Fig 1.Design of our device
Device design
Fig 2.Perspective schematic view of our device
Our device consists of 4 main parts : a bioreactor, a nutrient tank, a collection tank and Arduino sensors. The flue gas from industrial contains high concentration of CO2 which will inhibit the growth of E.coli. Thus, we will decrease CO2 concentration level to less than 5% at the inlet of bioreactor. With a flowmeter, we can measure the flow of gases in pipelines.
Fig 3.Circuit diagram
For Arduino, we use thermometer (DS18B20)、pH meter and CO2 sensor (MG811) to monitor our device. Besides, the LCD will print datum while the Wi-Fi sensor (ESP8266 Nodemcu) will upload our records to database.
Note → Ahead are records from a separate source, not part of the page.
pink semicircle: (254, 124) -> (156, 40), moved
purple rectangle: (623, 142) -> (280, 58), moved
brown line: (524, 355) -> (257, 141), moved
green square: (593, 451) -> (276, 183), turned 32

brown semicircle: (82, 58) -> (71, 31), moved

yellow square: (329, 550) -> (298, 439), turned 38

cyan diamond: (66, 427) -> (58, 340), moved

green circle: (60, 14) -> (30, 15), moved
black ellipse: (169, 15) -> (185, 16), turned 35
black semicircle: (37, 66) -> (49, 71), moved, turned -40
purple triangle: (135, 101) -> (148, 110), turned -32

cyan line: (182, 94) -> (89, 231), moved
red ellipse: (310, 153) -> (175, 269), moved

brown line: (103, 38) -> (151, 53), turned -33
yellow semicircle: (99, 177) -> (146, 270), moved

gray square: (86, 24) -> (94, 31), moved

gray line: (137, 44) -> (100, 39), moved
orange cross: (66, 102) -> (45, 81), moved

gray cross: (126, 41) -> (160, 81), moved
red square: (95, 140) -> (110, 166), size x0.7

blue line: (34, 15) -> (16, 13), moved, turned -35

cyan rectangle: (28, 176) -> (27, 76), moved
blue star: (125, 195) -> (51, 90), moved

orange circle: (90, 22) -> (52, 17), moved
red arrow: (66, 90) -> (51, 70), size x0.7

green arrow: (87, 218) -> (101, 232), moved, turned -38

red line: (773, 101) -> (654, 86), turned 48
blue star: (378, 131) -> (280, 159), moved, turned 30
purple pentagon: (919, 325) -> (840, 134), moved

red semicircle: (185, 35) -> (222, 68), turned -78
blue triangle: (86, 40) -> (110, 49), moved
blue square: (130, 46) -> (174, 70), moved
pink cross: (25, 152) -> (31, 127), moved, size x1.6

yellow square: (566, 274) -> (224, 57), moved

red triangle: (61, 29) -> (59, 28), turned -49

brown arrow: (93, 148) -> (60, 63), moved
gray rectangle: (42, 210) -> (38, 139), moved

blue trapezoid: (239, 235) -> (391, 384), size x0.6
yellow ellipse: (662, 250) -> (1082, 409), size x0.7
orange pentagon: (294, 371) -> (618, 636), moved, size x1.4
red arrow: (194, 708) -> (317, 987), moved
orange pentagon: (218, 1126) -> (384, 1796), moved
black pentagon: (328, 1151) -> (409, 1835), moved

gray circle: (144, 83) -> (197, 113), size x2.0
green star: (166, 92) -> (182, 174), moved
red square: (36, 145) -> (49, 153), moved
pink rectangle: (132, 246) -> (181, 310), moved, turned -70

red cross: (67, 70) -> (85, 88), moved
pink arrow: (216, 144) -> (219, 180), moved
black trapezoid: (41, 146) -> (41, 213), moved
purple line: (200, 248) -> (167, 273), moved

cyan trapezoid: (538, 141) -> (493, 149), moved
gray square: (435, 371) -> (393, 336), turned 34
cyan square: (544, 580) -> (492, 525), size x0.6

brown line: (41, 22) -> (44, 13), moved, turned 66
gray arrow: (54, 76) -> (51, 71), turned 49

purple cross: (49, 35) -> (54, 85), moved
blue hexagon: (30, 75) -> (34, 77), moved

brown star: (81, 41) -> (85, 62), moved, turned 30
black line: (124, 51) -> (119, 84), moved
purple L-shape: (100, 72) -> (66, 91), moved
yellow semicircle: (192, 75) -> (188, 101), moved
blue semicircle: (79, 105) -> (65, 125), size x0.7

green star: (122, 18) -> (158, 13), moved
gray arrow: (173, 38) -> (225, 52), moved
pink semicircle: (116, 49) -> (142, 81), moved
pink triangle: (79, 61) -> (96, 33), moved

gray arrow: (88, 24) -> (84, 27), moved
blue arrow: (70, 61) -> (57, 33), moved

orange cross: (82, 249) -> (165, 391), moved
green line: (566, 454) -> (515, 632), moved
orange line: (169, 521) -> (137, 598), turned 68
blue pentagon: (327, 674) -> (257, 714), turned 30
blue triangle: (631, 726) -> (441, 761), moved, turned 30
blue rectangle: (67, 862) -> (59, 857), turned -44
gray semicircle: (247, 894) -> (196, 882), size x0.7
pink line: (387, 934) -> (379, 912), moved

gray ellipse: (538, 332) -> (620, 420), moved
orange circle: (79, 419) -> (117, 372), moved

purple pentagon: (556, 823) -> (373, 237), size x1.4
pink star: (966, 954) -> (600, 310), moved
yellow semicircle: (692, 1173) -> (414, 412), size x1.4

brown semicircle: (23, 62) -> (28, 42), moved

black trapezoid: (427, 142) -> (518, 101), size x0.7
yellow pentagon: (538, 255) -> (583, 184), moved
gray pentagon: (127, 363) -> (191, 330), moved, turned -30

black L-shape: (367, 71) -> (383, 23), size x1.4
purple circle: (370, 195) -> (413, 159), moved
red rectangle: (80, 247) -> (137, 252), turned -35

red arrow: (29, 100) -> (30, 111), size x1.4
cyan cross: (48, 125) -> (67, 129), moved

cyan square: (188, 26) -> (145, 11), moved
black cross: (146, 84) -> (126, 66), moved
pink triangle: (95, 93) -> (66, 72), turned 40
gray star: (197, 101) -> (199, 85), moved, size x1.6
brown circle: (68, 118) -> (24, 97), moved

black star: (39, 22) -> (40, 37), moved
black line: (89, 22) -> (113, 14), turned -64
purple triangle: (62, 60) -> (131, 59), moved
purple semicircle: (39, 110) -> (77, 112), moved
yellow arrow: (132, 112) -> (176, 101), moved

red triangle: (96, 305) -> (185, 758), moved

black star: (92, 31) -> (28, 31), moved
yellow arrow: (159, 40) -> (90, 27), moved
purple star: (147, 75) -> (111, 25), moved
You can see more information about arduino code in software.
Bioreactor
We developed a closed system on in our bioreactor design and implemented online real time monitoring system which can determine the progress condition of bioreactor.
The gas inlet port is located on the bioreactor’s lower part while outlet port is located on the bioreactor’s upper lid. As low concentration CO2 enters the bioreactor, it flows through the diffuser refiner and dissolves in the buffered medium to form acid. A pH sensor and a thermometer is installed to monitor the bioreactor tank for further control implementation. Besides, the CO2 concentration level of exhaust gas is monitored by a CO2 sensor, which is mounted on the upper lid. These sensor’s output is connected to an Arduino analog input and sensor readings are displayed on a serial LCD which is attached on the lid of bioreactor. The data is then uploaded in real time to a web server via WiFi by using Arduino WiFi Shield.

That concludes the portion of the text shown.